EXERCISE. All of the records below should be retyped exactly, with no pictures included.

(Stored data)
========

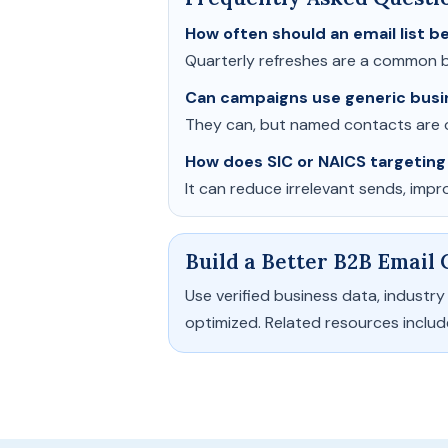
How often should an email list 
Quarterly refreshes are a common b
Can campaigns use generic busi
They can, but named contacts are o
How does SIC or NAICS targeting
It can reduce irrelevant sends, imp
Build a Better B2B Email
Use verified business data, indust
optimized. Related resources inclu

========

SOLUTION TO THE PROBLEM.
How often should an email list 
Quarterly refreshes are a common b
Can campaigns use generic busi
They can, but named contacts are o
How does SIC or NAICS targeting
It can reduce irrelevant sends, imp
Build a Better B2B Email
Use verified business data, indust
optimized. Related resources inclu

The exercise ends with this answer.